Azrael: Redención Eterna (bilogía Arcángel - Libro ll)

Capítulo 47: La última noche

El crepúsculo cayó como un manto denso sobre el campamento. No hubo festejos, ni canciones, ni palabras vacías. Cada alma allí presente sabía que aquella noche podía ser la última. El aire olía a incienso, a oraciones silenciosas, a despedidas que se decían con miradas más que con voces.

Azrael caminó entre los suyos con la expresión endurecida por la decisión que lo consumía por dentro. A cada paso sentía cómo la energía del mundo lo atravesaba, como si incluso la Tierra misma esperara su decisión. No era solo un líder. Era el puente. El fin y el comienzo.

En su corazón, no había miedo. Había amor.

Isabella permanecía junto a la hoguera central, con los ojos cerrados, rodeada por algunos de los ancianos del pueblo. No rezaban. Meditaban. Sentían. A través de ellos, los portales de la fe se mantenían firmes, y por instantes, parecía que incluso el tiempo se detenía alrededor de esa mujer que, sin tener alas, se había convertido en faro de esperanza.

—¿Estás lista? —preguntó Azrael, apareciendo a su lado como una sombra protectora.

Isabella asintió. En sus ojos había lágrimas, pero no por debilidad, sino por todo lo que habían vivido. Por todo lo que podían perder.

—No quiero despedidas. No esta noche. —Ella alzó la mirada—. Solo prométeme algo…

—Lo que desees —respondió él, acariciando su rostro con reverencia.

—Prométeme que si caes… no lo harás solo. Que me llevarás contigo, aunque sea en alma. No quiero un mundo donde tú no estés.

Azrael cerró los ojos y besó su frente, marcándola con una luz dorada que se extinguió lentamente en su piel.

—Ni el Cielo, ni el Infierno podrían arrancarme de ti. Somos uno, Isabella. Lo seremos siempre.

Elías observaba desde una distancia prudente, con el semblante reflexivo. Cerca de él, Sophie murmuraba oraciones en un idioma perdido, palabras que contenían la esencia de sus memorias pasadas y su lazo ancestral con Azrael.

—¿Y si él pierde? —preguntó Sophie, sin apartar la mirada del fuego.

—Entonces todos perderemos —respondió Elías con una sinceridad brutal.

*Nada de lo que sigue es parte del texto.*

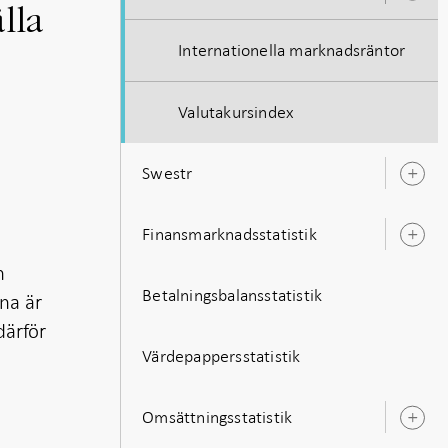
u
lla
Internationella marknadsräntor
Valutakursindex
Swestr
Ö
u
Finansmarknadsstatistik
Ö
u
h
Betalningsbalansstatistik
rna är
därför
Värdepappersstatistik
Omsättningsstatistik
Ö
u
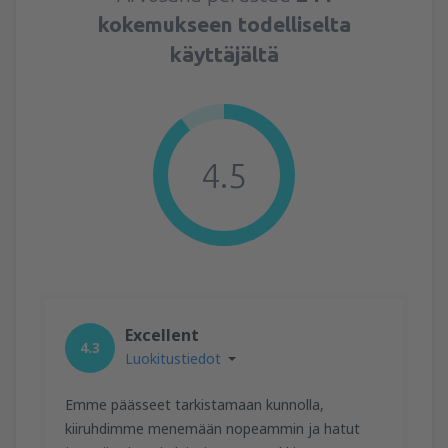
kokemukseen todelliselta
käyttäjältä
4.5
Excellent
4.3
Luokitustiedot
Emme päässeet tarkistamaan kunnolla,
kiiruhdimme menemään nopeammin ja hatut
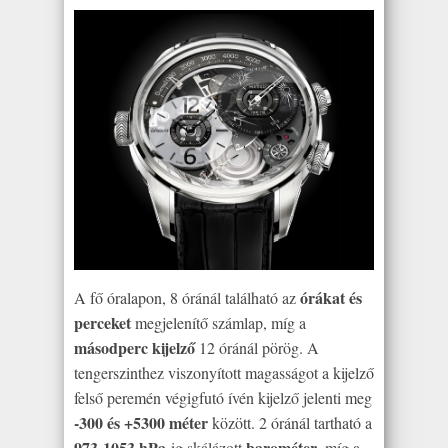
órákat és
A fő óralapon, 8 óránál található az
perceket
megjelenítő számlap, míg a
másodperc kijelző
12 óránál pörög. A
tengerszinthez viszonyított magasságot a kijelző
felső peremén végigfutó ívén kijelző jelenti meg
-300 és +5300 méter
között. 2 óránál tartható a
973-1053 hPa
barométer
-ig skálázott
, míg a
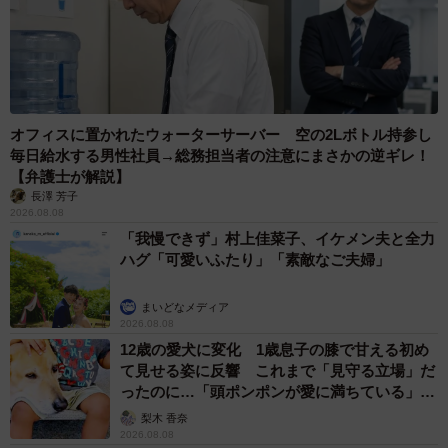
オフィスに置かれたウォーターサーバー 空の2Lボトル持参し
毎日給水する男性社員→総務担当者の注意にまさかの逆ギレ！
【弁護士が解説】
長澤 芳子
2026.08.08
「我慢できず」村上佳菜子、イケメン夫と全力
ハグ「可愛いふたり」「素敵なご夫婦」
まいどなメディア
2026.08.08
12歳の愛犬に変化 1歳息子の膝で甘える初め
て見せる姿に反響 これまで「見守る立場」だ
ったのに…「頭ポンポンが愛に満ちている」
「尊…」
梨木 香奈
2026.08.08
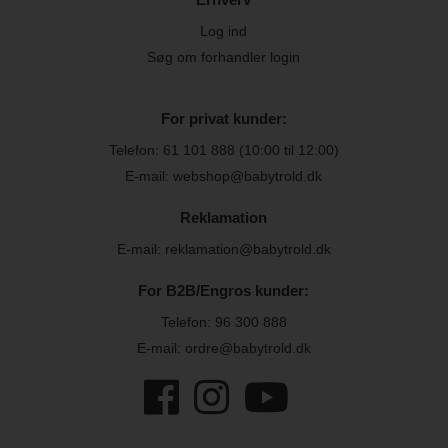
Log ind
Søg om forhandler login
For privat kunder:
Telefon:
61 101 888
(10:00 til 12:00)
E-mail: webshop@babytrold.dk
Reklamation
E-mail: reklamation@babytrold.dk
For B2B/Engros kunder:
Telefon:
96 300 888
E-mail: ordre@babytrold.dk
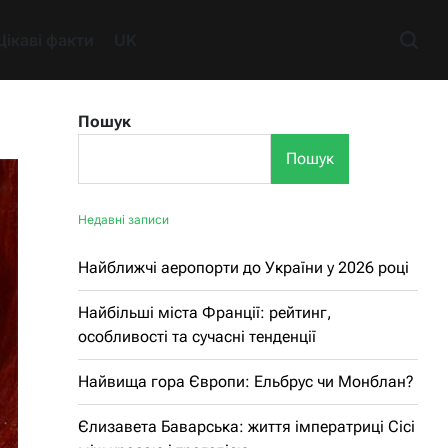
Цікаві факти
UK
Пошук
Пошук
Недавні записи
Найближчі аеропорти до України у 2026 році
Найбільші міста Франції: рейтинг,
особливості та сучасні тенденції
Найвища гора Європи: Ельбрус чи Монблан?
Єлизавета Баварська: життя імператриці Сісі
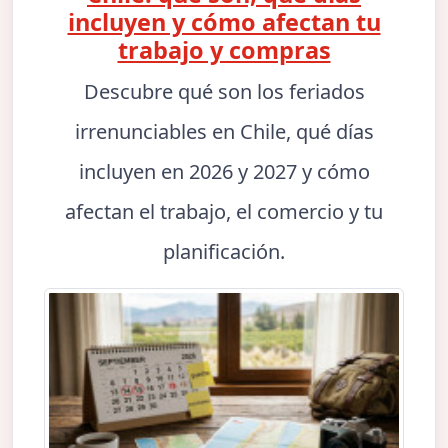
incluyen y cómo afectan tu
trabajo y compras
Descubre qué son los feriados
irrenunciables en Chile, qué días
incluyen en 2026 y 2027 y cómo
afectan el trabajo, el comercio y tu
planificación.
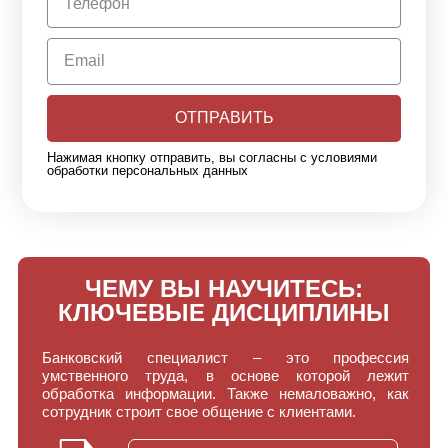
ОТПРАВИТЬ
Нажимая кнопку отправить, вы согласны с условиями
обработки персональных данных
ЧЕМУ ВЫ НАУЧИТЕСЬ:
КЛЮЧЕВЫЕ ДИСЦИПЛИНЫ
Банковский специалист – это профессия
умственного труда, в основе которой лежит
обработка информации. Также немаловажно, как
сотрудник строит свое общение с клиентами.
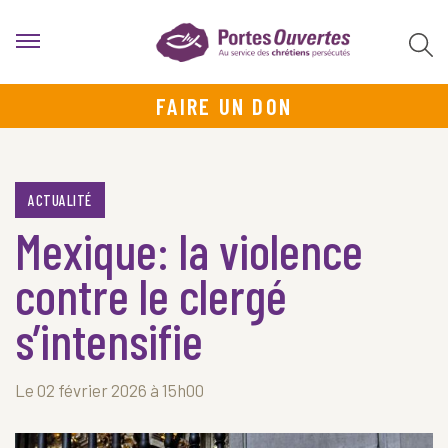
FAIRE UN DON
ACTUALITÉ
Mexique: la violence
contre le clergé
s’intensifie
Le 02 février 2026 à 15h00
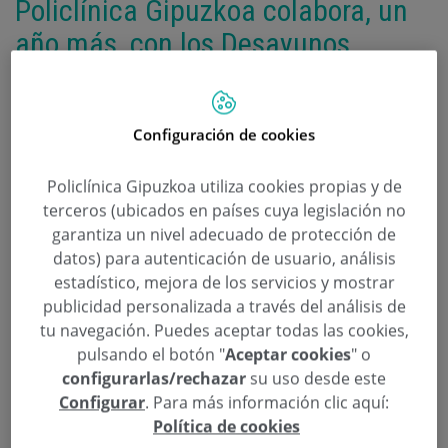
Policlínica Gipuzkoa colabora, un
año más, con los Desayunos
Cardiosaludables
Categoría:
Actividades
Configuración de cookies
5 de Noviembre de 2014
,
,
,
,
aceite de oliva
Alaba
alumnos
Asociación Bihotz Bizi - Corazón Vivo
,
,
,
,
,
Ausolan
Bizkaia
centros escolares
cereales
Comunidad Autónoma Vasca
Policlínica Gipuzkoa utiliza cookies propias y de
,
,
Consejo de Farmacéuticos del País Vasco
Corazón
Desayunos
terceros (ubicados en países cuya legislación no
,
,
,
,
Cardiosaludables
embutido
Eroski
escolares
Federación Vasca de
garantiza un nivel adecuado de protección de
,
,
,
,
,
Panadería
fruta
Gipuzkoa
leche
saludable
Universidad del País Vasco
(UPV/EHU)
datos) para autenticación de usuario, análisis
estadístico, mejora de los servicios y mostrar
La Asociación Bihotz Bizi-Corazón Vivo organiza la
publicidad personalizada a través del análisis de
tu navegación. Puedes aceptar todas las cookies,
XV Edición de los Desayunos Cardiosaludables para
pulsando el botón "
Aceptar cookies
" o
escolares en colaboración con Policlínica Gipuzkoa,
configurarlas/rechazar
su uso desde este
la Federación Vasca de Panadería, Ausolan, Eroski,
Configurar
. Para más información clic aquí:
el Consejo de Farmacéuticos del País Vasco y la
Política de cookies
Universidad del País Vasco (UPV/EHU).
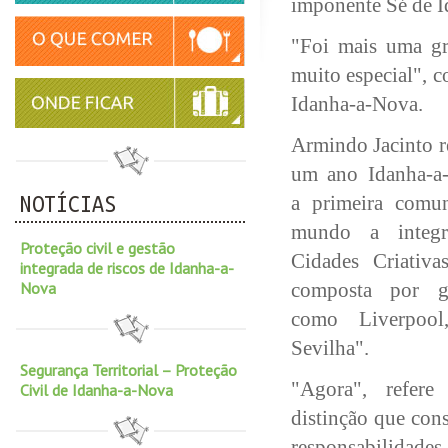
imponente Sé de I
"Foi mais uma g
muito especial", 
Idanha-a-Nova.
Armindo Jacinto r
um ano Idanha-a-
a primeira comun
NOTÍCIAS
mundo a integ
Proteção civil e gestão
Cidades Criati
integrada de riscos de Idanha-a-
Nova
composta por g
como Liverpoo
Sevilha".
Segurança Territorial – Proteção
"Agora", refere
Civil de Idanha-a-Nova
distinção que con
responsabilidades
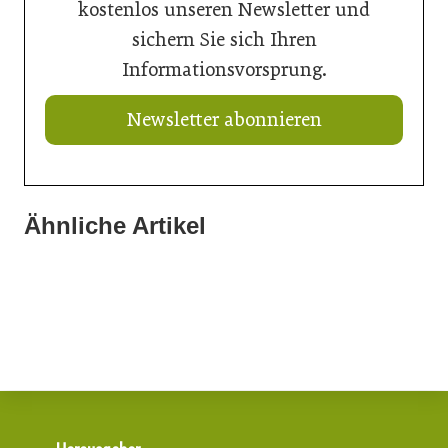
kostenlos unseren Newsletter und
sichern Sie sich Ihren
Informationsvorsprung.
Newsletter abonnieren
Ähnliche Artikel
18. Juni 2026
28. April 2026
Robotervergleich macht sicher
28. April 2026
Automatisierte Schweißfertigung
Edler Schutz aus Glas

El silencio entre ambos fue una aceptación tácita. Las cartas estaban sobre la mesa. No había marcha atrás.

En las afueras del campamento, bajo la copa de un árbol antiguo, Azrael se arrodilló en soledad. Por primera vez en mucho tiempo, elevó una oración, no como un ángel, sino como un ser que amaba profundamente a los humanos.

—Padre… —susurró al cielo apagado—. No pido fuerza. No pido victoria. Solo pido que, pase lo que pase… la luz que Isabella lleva dentro no se extinga. Que ella sea el nuevo amanecer, aun si yo debo ser la noche que se pierde.

Una brisa leve acarició su rostro. No hubo respuesta. Solo paz. Y fue suficiente.

Cuando regresó al centro del campamento, el pueblo ya dormía, o al menos fingía hacerlo. Cada uno lidiaba con su temor de la forma que podía.

Azrael se tumbó junto a Isabella. Ella lo abrazó en silencio, y por unos minutos, fueron simplemente dos almas que se pertenecían.

—¿Y si mañana… no vuelves? —preguntó Isabella, rompiendo el silencio.

—Entonces me quedaré contigo esta noche hasta que el tiempo se detenga.

Y así lo hicieron. Amaron con urgencia, con ternura, con esa intensidad que solo el fin del mundo puede regalar. En su unión no hubo palabras, solo la certeza de que aún en la muerte, seguirían encontrándose.

Al amanecer, los cuernos de guerra no sonaron. Solo un rayo de luz partió el cielo. El día de la batalla había llegado.

Azrael se alzó con su armadura celestial, las alas extendidas y los ojos encendidos de determinación. Ya no era solo el arcángel. Era el portador del equilibrio. Y ese día… el mundo sabría su verdadero poder.